I'm pretty sure there are dozens if not hundreds of bathrooms in the congress building and the congressionsional office building. Choose a few and replace the locks so they lock from the outside. Put a cot, a blanket, and a pillow (preferably a a shitty MyPillow pillow), and lock these folks up immediately on contempt charges.
 
Eastman takes the Fifth with Jan. 6 committee - POLITICO
"The attorney, who helped former President Donald Trump contest the 2020 election, asserted his right against self-incrimination in a Dec. 1 letter to the Capitol riot panel."

He can still be ordered to appear and raise his right hand, no?
Shouldn't they do that, on television, so the public can hear "might tend to incriminate me" over and over?
 

A former D.C. National Guard official is accusing two senior Army leaders of lying to Congress and participating in a secret attempt to rewrite the history of the military's response to the Capitol riot.

In a 36-page memo, Col. Earl Matthews, who held high-level National Security Council and Pentagon roles during the Trump administration, slams the Pentagon's inspector general for what he calls an error-riddled report that protects a top Army official who argued against sending the National Guard to the Capitol on Jan. 6, delaying the insurrection response for hours.

Matthews' memo, sent to the Jan. 6 select committee this month and obtained by POLITICO, includes detailed recollections of the insurrection response as it calls two Army generals — Gen. Charles Flynn, who served as deputy chief of staff for operations on Jan. 6, and Lt. Gen. Walter Piatt, the director of Army staff — “absolute and unmitigated liars” for their characterization of the events of that day.
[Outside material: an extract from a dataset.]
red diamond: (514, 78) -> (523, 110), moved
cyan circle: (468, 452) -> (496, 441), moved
Matthews has never publicly discussed the chaos of the Capitol siege.
Matthews' memo levels major accusations: that Flynn and Piatt lied to Congress about their response to pleas for the D.C. Guard to quickly be deployed on Jan. 6; that the Pentagon inspector general’s November report on Army leadership’s response to the attack was “replete with factual inaccuracies”; and that the Army has created its own closely held revisionist document about the Capitol riot that’s “worthy of the best Stalinist or North Korea propagandist.”
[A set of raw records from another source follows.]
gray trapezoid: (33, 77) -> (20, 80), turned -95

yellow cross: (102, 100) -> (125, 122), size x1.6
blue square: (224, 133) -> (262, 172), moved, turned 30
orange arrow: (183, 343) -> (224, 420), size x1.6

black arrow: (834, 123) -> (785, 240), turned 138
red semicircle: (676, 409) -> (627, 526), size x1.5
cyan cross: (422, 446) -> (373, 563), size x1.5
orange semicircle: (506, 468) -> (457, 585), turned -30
The memo follows Walker’s own public call for the inspector general to retract its detailed report on the events of Jan. 6, as first reported by The Washington Post. Walker told the Post he objected to specific allegations by the Pentagon watchdog that Matthews’ memo also criticizes, calling the inspector general’s report “inaccurate” and “sloppy work.”
Reached for comment on Matthews’ memo, Walker, the former head of the D.C. Guard, said the report speaks for itself and that he had nothing further to add. A Jan. 6 committee spokesperson declined to comment.
 
Trump allies work to place supporters in key election posts across the country, spurring fears about future vote challenges - The Washington Post
In Michigan, local GOP leaders have sought to reshape election canvassing boards by appointing members who expressed sympathy for former president Donald Trump’s false claims that the 2020 vote was rigged.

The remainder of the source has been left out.